Невиданное с первохристианских, может быть, времен стремление творить историю проникло практически во все формы самосознания и действия. Это эпоха глобальных проектов: «мировая революция» – лишь частный случай таких притязаний. Главным временем культуры становится будущее – время экспериментов и футурологической лихорадки.
Отрицание культуры стало ею самой, ее сердцевиной. Культуру ощутили как бремя, помеху, закрывающий и искажающий природу фильтр. Идеи Фрейда о «неудовлетворенности культурой» продиктовало время. Только поэтому поверили и Фрейду, и Толстому, и многим другим.

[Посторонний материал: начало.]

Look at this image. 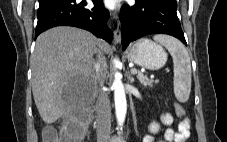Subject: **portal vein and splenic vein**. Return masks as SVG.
Here are the masks:
<instances>
[{"mask_svg":"<svg viewBox=\"0 0 227 142\" xmlns=\"http://www.w3.org/2000/svg\"><path fill=\"white\" fill-rule=\"evenodd\" d=\"M131 73L134 74V75L137 74V73H138V74H141V73L138 72L136 69H132V70H131Z\"/></svg>","mask_w":227,"mask_h":142,"instance_id":"1","label":"portal vein and splenic vein"}]
</instances>
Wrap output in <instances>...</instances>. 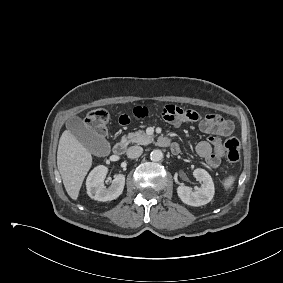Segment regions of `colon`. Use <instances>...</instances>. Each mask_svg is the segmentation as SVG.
I'll list each match as a JSON object with an SVG mask.
<instances>
[{
    "label": "colon",
    "instance_id": "colon-1",
    "mask_svg": "<svg viewBox=\"0 0 283 283\" xmlns=\"http://www.w3.org/2000/svg\"><path fill=\"white\" fill-rule=\"evenodd\" d=\"M87 124L101 135L106 134L109 123L108 113L103 109H95L88 113ZM228 161L234 165L240 159V143L237 138L229 137L224 142Z\"/></svg>",
    "mask_w": 283,
    "mask_h": 283
}]
</instances>
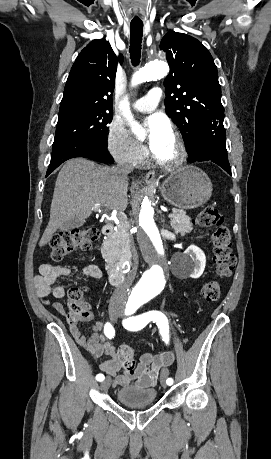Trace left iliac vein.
<instances>
[{"label":"left iliac vein","instance_id":"obj_1","mask_svg":"<svg viewBox=\"0 0 271 459\" xmlns=\"http://www.w3.org/2000/svg\"><path fill=\"white\" fill-rule=\"evenodd\" d=\"M168 375H169L168 370L167 369H162L161 375H160V382H161L163 387L167 386L165 381H166Z\"/></svg>","mask_w":271,"mask_h":459}]
</instances>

Своеобразная гордыня европейского «я» в этом веке в том, чтобы обнаруживать, вскрывать, разоблачать все новые и новые формы, уровни, степени собственной несостоятельности, подчиненности внешним силам. (Разумеется, оно думало на этом самоутверждаться, подчинив в конце концов эти силы собственному контролю, ради того и старалось.) Марксу с его отчужденными силами рынка удалось дать основу для одной из самых мощных идеологий времени, Фрейду с его подсознанием – для расхожих стереотипов повседневного мировосприятия западной культуры. Еще один великий «разоблачитель» века – Гуссерль – с его внеположной ценностному мышлению, неуправляемой «реальностью» избежал массовой известности и массового влияния, он оказался для этого слишком сложен и специален; однако же его феноменология неизменно входит в число интеллектуальных доминант столетия и даже теперь, на его закате, не перестает чувствоваться привлекательной и актуальной. Все это – свидетельство того, что у европейского человека в очередной раз разладились отношения и с природой, и с культурой. Они стали замечаться, как воздух во время ветра. Пришло очередное время их выяснения.

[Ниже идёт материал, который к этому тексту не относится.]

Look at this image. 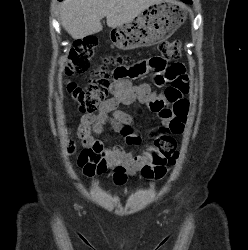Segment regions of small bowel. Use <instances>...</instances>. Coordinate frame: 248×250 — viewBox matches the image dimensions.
<instances>
[{
    "mask_svg": "<svg viewBox=\"0 0 248 250\" xmlns=\"http://www.w3.org/2000/svg\"><path fill=\"white\" fill-rule=\"evenodd\" d=\"M152 59L136 64L135 76H140L157 70L152 66ZM127 68H119L114 72L113 82L110 86L112 96L107 99L98 109L96 114L87 113L81 117L77 130L79 139L85 149L95 151L97 158L93 160L94 169L89 166H82V171L87 176L105 174L112 171V177L117 185L126 182L128 176L144 173V168L151 165L154 158V150L149 148L139 155L126 152L120 145L107 147L102 141L96 138L103 132L104 126L109 124L113 129L124 135L130 144L140 142V137L132 130L133 117L129 113L118 109L120 104L129 105L135 101L148 104L151 110L161 119V126L157 133L179 135L182 133L186 120V113L189 107L184 96L188 93L189 83L185 74L184 65L181 63L161 64L162 74L174 75L171 83L172 89L180 95L181 100H177L171 107H158L155 104L159 101L166 102L165 94L154 95L151 88L146 83L132 84L125 75ZM182 103V110L176 109V104Z\"/></svg>",
    "mask_w": 248,
    "mask_h": 250,
    "instance_id": "small-bowel-1",
    "label": "small bowel"
}]
</instances>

Сфинкс на набережной. 1920год
Где начало – там конец
Хочу конца, ищу начала.
Предвижу роковой рубеж.
Мы – над бездною ступени,
Дети мрака, солнца ждем.
Свет увидим и, как тени,
Мы в лучах его умрем.
Томление начала, переполнявшее молодой век, – один из обликов предчувствия конца. Еще до больших потрясений выходит на поверхность чувство обреченности человечества и выносит с собой смыслы, образы, тревоги, накопленные в глубинах истории. Эсхатологические ожидания, по напряженности сопоставимые с тогдашними, знали разве что средние века. Правда, их религиозное содержание пошло на убыль, и тем они стали страшнее: человек после нескольких веков тщательной и, казалось бы, успешной рационализации мира почувствовал близость сил, не просто намного его превосходящих, но безличных, не имеющих с ним, человеком, ничего общего. Их все менее можно было называть удобными для рассудка именами.
Как предвестие конца прочитывали теперь все, что только оказывалось возможным, – от разрушенной землетрясением Мессины до «Заката Европы» Освальда Шпенглера. Все «мрачное» приобретало необыкновенную популярность. На противоположном полюсе упоения мощью человека и его властью диктовать природе и судьбе свои законы растет чувство его беспомощности перед судьбой и стихией. В русском театре начала века популярны пронизанные этим чувством пьесы Леонида Андреева, маленькие драмы Метерлинка – драматургические новеллы о смерти.
Александринекий театр ставит «Грозу» Островского как пьесу мистическую: о торжестве страшных потусторонних сил над беззащитным земным миром. Катерину, оказывается, губит не социальное окружение, как привычно было думать XIX веку, а неведомая роковая сила, которую полубезумная барыня лишь символизирует. Добротному реализму минувшего столетия уже не верили: он не соответствовал общему чувству жизни.